Star in the constellation Lynx

UX Lyncis is a variable star in the faint northern constellation of Lynx, positioned about 3° to the south of the 4th magnitude star 10 Ursae Majoris. This is a red-hued star near the lower threshold of visibility to the naked eye, having an apparent visual magnitude that fluctuates around 6.70. It is located at a distance of approximately 900 light years from the Sun based on parallax, and is drifting further away with a radial velocity of +39 km/s.

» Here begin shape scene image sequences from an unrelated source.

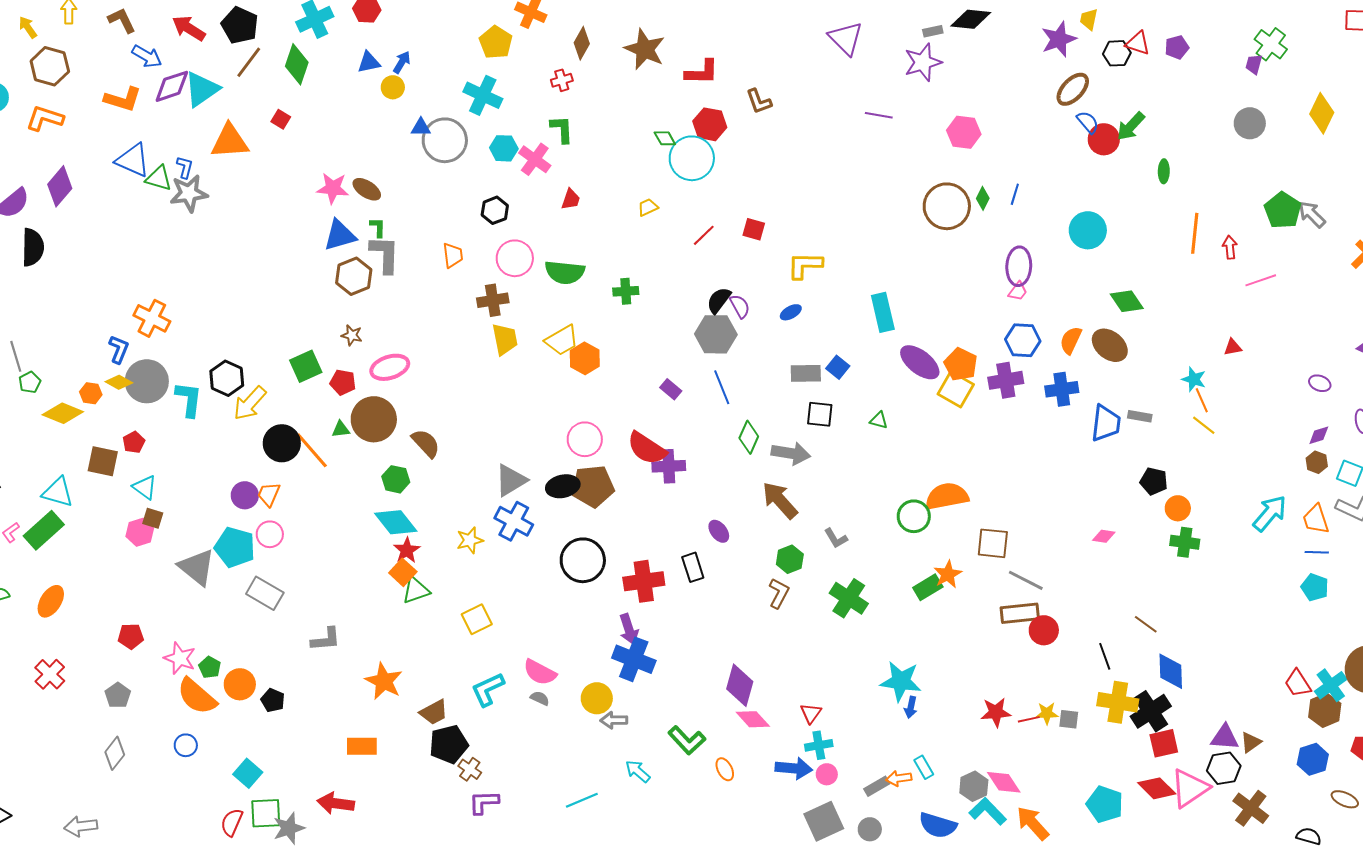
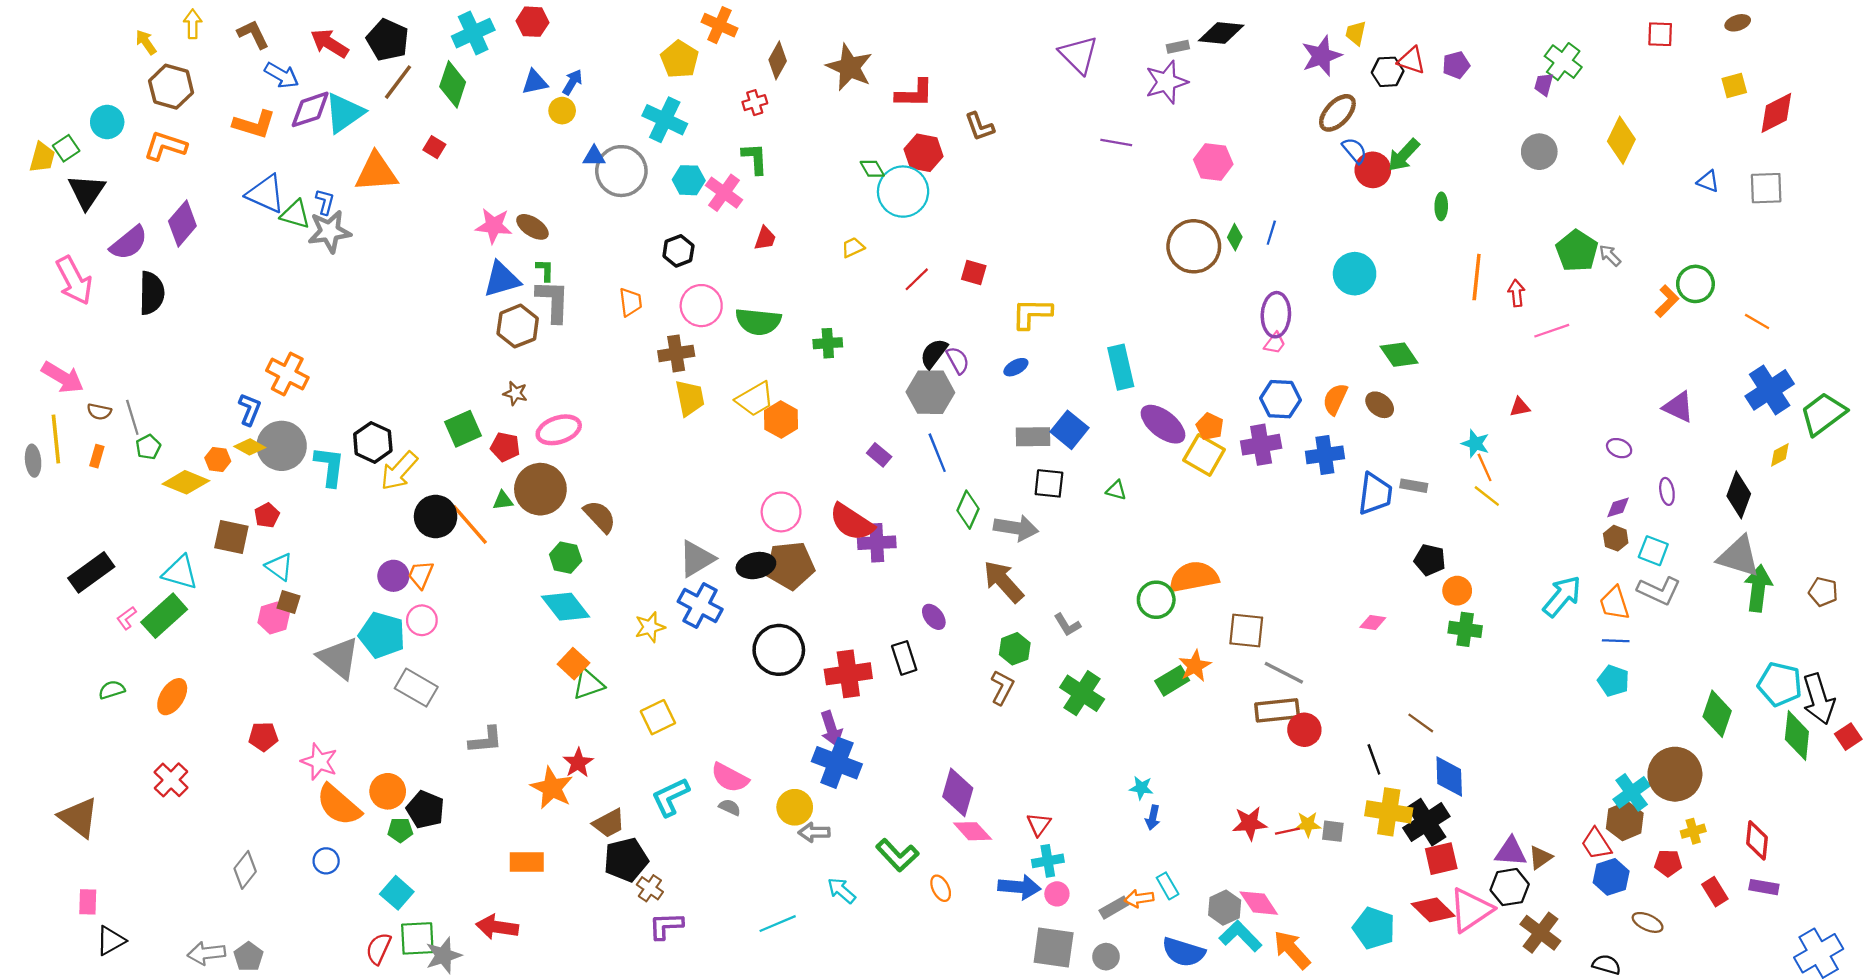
gray arrow: (1312, 214) -> (1610, 255), size x0.7
brown ellipse: (1110, 345) -> (1380, 405), size x0.7
orange pentagon: (961, 364) -> (1210, 426), size x0.7
blue square: (838, 367) -> (1070, 430), size x1.4
red star: (407, 550) -> (578, 763), moved
green pentagon: (210, 667) -> (400, 830), moved, turned -30
cyan star: (901, 681) -> (1141, 788), size x0.5
red trapezoid: (1298, 683) -> (1596, 844), moved
gray pentagon: (118, 695) -> (249, 957), moved
black pentagon: (273, 700) -> (425, 810), size x1.4
gray square: (824, 821) -> (1054, 948), turned 33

The stellar classification of this star is M3III, while the infrared spectrum matches a class of M6III. It is an aging red giant on the asymptotic giant branch that has exhausted the supply of both hydrogen and helium in its core, then cooled and expanded. At present it has 128 times the radius of the Sun, which is equivalent to 128.38 solar radius or 60% of the distance from the Sun to the Earth. On average, it radiates a luminosity approximately 1,766 times that of the Sun from its swollen photosphere at an effective temperature of 3,302 K. Infrared observations show little or no evidence for an oxygen-rich dusty shell around the star.

The variability of this star was reported by R. L. Walker in 1970 from the U.S. Naval Observatory. It was given its variable star designation in 1973. UX Lyncis has been classified as a semiregular variable ranging from magnitude 6.6 down to 6.78. Its changes in brightness are complex, with a shorter period of 37.3 days due to the star's pulsations, and a longer period of 420 days possibly due to the star's rotation or convectively induced oscillatory thermal (COT) mode. There is some evidence for an additional weak variability with a 29 day period.